Old, dried cat urine requires a different cleaning method.  It is much more difficult to locate since cats many times use out-of-the-way spots (like closets or remote corners).  If you use a black light, you will be able to find it easily.  A black-light flashlight or lamp can be bought at a pet supply store or a hardware store.  Use it to locate old urine-marked areas.

Now you can use a solution of white vinegar and water.  This will help to neutralize the alkaline salts that have formed and give the urine a neutral pH.  Soak the area well with the solution, alternating blotting and drying (with paper towels).  Next, wash the area well with a mild, diluted dish-detergent solution (1 teaspoon to 1 quart of water), rinse, and then dry thoroughly.  Apply an enzyme-based stain-and-odor remover according to the directions on the label.  This might need to be repeated several times until the odor is completely gone.

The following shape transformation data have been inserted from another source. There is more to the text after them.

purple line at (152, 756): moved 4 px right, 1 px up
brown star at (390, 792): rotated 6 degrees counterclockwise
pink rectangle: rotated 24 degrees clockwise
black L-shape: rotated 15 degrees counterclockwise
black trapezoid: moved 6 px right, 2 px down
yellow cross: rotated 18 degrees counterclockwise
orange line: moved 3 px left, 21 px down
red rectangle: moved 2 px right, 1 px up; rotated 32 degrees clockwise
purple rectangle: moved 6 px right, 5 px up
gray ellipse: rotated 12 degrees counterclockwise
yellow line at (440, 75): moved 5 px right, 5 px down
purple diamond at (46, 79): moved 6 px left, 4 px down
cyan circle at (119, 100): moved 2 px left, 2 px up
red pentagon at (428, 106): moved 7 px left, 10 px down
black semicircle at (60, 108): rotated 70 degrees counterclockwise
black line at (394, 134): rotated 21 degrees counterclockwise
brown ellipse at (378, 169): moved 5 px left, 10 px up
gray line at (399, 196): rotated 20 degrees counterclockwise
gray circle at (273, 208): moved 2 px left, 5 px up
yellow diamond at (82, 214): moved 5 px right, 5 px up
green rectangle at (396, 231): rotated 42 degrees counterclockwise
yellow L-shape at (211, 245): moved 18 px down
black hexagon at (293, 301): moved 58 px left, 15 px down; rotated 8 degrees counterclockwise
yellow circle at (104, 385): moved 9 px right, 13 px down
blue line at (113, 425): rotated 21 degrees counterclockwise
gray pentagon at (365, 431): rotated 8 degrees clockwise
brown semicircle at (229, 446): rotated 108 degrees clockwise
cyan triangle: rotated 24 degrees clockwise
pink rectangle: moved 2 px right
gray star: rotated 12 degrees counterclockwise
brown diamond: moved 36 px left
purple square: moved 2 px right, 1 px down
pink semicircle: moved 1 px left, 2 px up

Unfortunately, urine can soak completely through the carpet, the padding, and into the flooring itself.  To eliminate the odor entirely, these must also be treated.

Cats seem to prefer corners.  The job is easier if this is so.  Pull up the corner of the carpet and any padding so that the flooring is exposed.  Clean the exposed areas completely.  Allow the area to dry thoroughly before putting everything back in place.  Re-treat if you have the slightest suspicion that any odor remains.

If the urine is extensive is several areas of the carpeting, your best bet would be to simply remove the carpet, padding, and even the underlayment in some cases.  When deciding on a replacement floor, consider something other than carpet that is easier to clean and maintain.  Area throw rugs can soften the atmosphere and be very attractive.


Keep the litter boxes clean, unless you want your cat to eliminate elsewhere in your home.